• _WORK INSTRUCTIONS_
Each record should be returned exactly as it is written.

• _MATERIAL SUPPLIED_
==========
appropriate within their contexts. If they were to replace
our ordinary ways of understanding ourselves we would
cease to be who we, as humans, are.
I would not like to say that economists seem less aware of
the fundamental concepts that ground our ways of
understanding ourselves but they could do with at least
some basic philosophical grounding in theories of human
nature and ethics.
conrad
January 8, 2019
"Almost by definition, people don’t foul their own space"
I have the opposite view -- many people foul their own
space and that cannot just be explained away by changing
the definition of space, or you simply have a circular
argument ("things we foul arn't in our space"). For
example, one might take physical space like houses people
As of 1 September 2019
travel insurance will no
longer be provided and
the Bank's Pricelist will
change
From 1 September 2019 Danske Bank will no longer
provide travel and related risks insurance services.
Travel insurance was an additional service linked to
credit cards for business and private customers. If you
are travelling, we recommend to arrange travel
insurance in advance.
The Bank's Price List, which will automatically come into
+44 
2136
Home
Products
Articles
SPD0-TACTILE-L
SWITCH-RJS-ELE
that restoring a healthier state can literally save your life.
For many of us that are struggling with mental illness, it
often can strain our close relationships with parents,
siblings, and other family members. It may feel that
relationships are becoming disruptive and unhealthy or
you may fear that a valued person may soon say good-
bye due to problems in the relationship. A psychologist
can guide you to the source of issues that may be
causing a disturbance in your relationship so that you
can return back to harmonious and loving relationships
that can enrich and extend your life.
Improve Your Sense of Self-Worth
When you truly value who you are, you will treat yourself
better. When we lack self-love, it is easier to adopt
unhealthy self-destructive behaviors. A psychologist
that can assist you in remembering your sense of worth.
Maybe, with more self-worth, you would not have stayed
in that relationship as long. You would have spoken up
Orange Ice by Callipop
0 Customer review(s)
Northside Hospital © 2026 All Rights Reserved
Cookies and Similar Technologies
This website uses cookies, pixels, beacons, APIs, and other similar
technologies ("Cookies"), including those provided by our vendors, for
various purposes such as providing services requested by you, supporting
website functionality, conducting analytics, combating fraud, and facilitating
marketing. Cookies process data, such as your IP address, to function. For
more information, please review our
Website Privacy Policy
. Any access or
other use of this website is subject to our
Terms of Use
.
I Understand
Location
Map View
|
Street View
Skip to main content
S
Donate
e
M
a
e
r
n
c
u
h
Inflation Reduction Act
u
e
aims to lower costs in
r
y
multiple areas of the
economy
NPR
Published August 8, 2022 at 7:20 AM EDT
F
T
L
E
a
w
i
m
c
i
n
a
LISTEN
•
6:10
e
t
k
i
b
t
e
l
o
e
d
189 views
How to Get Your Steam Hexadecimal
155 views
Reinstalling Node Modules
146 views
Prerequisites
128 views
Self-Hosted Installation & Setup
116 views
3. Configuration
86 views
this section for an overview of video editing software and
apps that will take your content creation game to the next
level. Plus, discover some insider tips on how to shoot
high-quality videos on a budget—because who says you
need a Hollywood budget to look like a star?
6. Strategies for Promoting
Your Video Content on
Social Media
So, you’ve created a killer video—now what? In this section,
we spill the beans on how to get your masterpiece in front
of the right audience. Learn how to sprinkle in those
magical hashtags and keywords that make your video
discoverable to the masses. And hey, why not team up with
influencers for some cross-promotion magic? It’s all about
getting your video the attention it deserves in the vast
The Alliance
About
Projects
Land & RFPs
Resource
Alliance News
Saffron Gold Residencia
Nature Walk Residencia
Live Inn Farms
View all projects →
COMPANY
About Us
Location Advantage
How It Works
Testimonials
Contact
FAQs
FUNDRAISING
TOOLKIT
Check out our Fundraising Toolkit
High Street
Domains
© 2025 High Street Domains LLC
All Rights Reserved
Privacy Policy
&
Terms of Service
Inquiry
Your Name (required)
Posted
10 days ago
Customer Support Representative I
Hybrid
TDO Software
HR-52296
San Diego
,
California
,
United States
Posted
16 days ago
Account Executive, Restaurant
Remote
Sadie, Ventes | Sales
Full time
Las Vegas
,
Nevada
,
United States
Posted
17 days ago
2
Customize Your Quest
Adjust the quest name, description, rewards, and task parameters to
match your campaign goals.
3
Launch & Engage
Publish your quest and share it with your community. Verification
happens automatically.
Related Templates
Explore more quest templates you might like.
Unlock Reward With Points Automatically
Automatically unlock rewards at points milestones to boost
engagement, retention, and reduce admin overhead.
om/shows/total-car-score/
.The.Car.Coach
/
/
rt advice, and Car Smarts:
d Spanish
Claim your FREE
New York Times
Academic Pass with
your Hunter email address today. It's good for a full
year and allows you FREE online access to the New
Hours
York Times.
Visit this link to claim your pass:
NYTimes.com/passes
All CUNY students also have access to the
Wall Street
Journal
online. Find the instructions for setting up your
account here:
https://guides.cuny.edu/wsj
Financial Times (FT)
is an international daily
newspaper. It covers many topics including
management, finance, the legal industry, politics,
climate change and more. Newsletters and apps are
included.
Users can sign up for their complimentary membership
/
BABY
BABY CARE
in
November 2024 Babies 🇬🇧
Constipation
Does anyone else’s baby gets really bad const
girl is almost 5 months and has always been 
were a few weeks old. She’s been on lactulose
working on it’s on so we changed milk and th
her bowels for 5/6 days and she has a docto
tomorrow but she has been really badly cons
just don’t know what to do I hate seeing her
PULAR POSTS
==========
• _EXERCISE RESPONSE_
appropriate within their contexts. If they were to replace
our ordinary ways of understanding ourselves we would
cease to be who we, as humans, are.
I would not like to say that economists seem less aware of
the fundamental concepts that ground our ways of
understanding ourselves but they could do with at least
some basic philosophical grounding in theories of human
nature and ethics.
conrad
January 8, 2019
"Almost by definition, people don’t foul their own space"
I have the opposite view -- many people foul their own
space and that cannot just be explained away by changing
the definition of space, or you simply have a circular
argument ("things we foul arn't in our space"). For
example, one might take physical space like houses people
As of 1 September 2019
travel insurance will no
longer be provided and
the Bank's Pricelist will
change
From 1 September 2019 Danske Bank will no longer
provide travel and related risks insurance services.
Travel insurance was an additional service linked to
credit cards for business and private customers. If you
are travelling, we recommend to arrange travel
insurance in advance.
The Bank's Price List, which will automatically come into
+44 
2136
Home
Products
Articles
SPD0-TACTILE-L
SWITCH-RJS-ELE
that restoring a healthier state can literally save your life.
For many of us that are struggling with mental illness, it
often can strain our close relationships with parents,
siblings, and other family members. It may feel that
relationships are becoming disruptive and unhealthy or
you may fear that a valued person may soon say good-
bye due to problems in the relationship. A psychologist
can guide you to the source of issues that may be
causing a disturbance in your relationship so that you
can return back to harmonious and loving relationships
that can enrich and extend your life.
Improve Your Sense of Self-Worth
When you truly value who you are, you will treat yourself
better. When we lack self-love, it is easier to adopt
unhealthy self-destructive behaviors. A psychologist
that can assist you in remembering your sense of worth.
Maybe, with more self-worth, you would not have stayed
in that relationship as long. You would have spoken up
Orange Ice by Callipop
0 Customer review(s)
Northside Hospital © 2026 All Rights Reserved
Cookies and Similar Technologies
This website uses cookies, pixels, beacons, APIs, and other similar
technologies ("Cookies"), including those provided by our vendors, for
various purposes such as providing services requested by you, supporting
website functionality, conducting analytics, combating fraud, and facilitating
marketing. Cookies process data, such as your IP address, to function. For
more information, please review our
Website Privacy Policy
. Any access or
other use of this website is subject to our
Terms of Use
.
I Understand
Location
Map View
|
Street View
Skip to main content
S
Donate
e
M
a
e
r
n
c
u
h
Inflation Reduction Act
u
e
aims to lower costs in
r
y
multiple areas of the
economy
NPR
Published August 8, 2022 at 7:20 AM EDT
F
T
L
E
a
w
i
m
c
i
n
a
LISTEN
•
6:10
e
t
k
i
b
t
e
l
o
e
d
189 views
How to Get Your Steam Hexadecimal
155 views
Reinstalling Node Modules
146 views
Prerequisites
128 views
Self-Hosted Installation & Setup
116 views
3. Configuration
86 views
this section for an overview of video editing software and
apps that will take your content creation game to the next
level. Plus, discover some insider tips on how to shoot
high-quality videos on a budget—because who says you
need a Hollywood budget to look like a star?
6. Strategies for Promoting
Your Video Content on
Social Media
So, you’ve created a killer video—now what? In this section,
we spill the beans on how to get your masterpiece in front
of the right audience. Learn how to sprinkle in those
magical hashtags and keywords that make your video
discoverable to the masses. And hey, why not team up with
influencers for some cross-promotion magic? It’s all about
getting your video the attention it deserves in the vast
The Alliance
About
Projects
Land & RFPs
Resource
Alliance News
Saffron Gold Residencia
Nature Walk Residencia
Live Inn Farms
View all projects →
COMPANY
About Us
Location Advantage
How It Works
Testimonials
Contact
FAQs
FUNDRAISING
TOOLKIT
Check out our Fundraising Toolkit
High Street
Domains
© 2025 High Street Domains LLC
All Rights Reserved
Privacy Policy
&
Terms of Service
Inquiry
Your Name (required)
Posted
10 days ago
Customer Support Representative I
Hybrid
TDO Software
HR-52296
San Diego
,
California
,
United States
Posted
16 days ago
Account Executive, Restaurant
Remote
Sadie, Ventes | Sales
Full time
Las Vegas
,
Nevada
,
United States
Posted
17 days ago
2
Customize Your Quest
Adjust the quest name, description, rewards, and task parameters to
match your campaign goals.
3
Launch & Engage
Publish your quest and share it with your community. Verification
happens automatically.
Related Templates
Explore more quest templates you might like.
Unlock Reward With Points Automatically
Automatically unlock rewards at points milestones to boost
engagement, retention, and reduce admin overhead.
om/shows/total-car-score/
.The.Car.Coach
/
/
rt advice, and Car Smarts:
d Spanish
Claim your FREE
New York Times
Academic Pass with
your Hunter email address today. It's good for a full
year and allows you FREE online access to the New
Hours
York Times.
Visit this link to claim your pass:
NYTimes.com/passes
All CUNY students also have access to the
Wall Street
Journal
online. Find the instructions for setting up your
account here:
https://guides.cuny.edu/wsj
Financial Times (FT)
is an international daily
newspaper. It covers many topics including
management, finance, the legal industry, politics,
climate change and more. Newsletters and apps are
included.
Users can sign up for their complimentary membership
/
BABY
BABY CARE
in
November 2024 Babies 🇬🇧
Constipation
Does anyone else’s baby gets really bad const
girl is almost 5 months and has always been 
were a few weeks old. She’s been on lactulose
working on it’s on so we changed milk and th
her bowels for 5/6 days and she has a docto
tomorrow but she has been really badly cons
just don’t know what to do I hate seeing her
PULAR POSTS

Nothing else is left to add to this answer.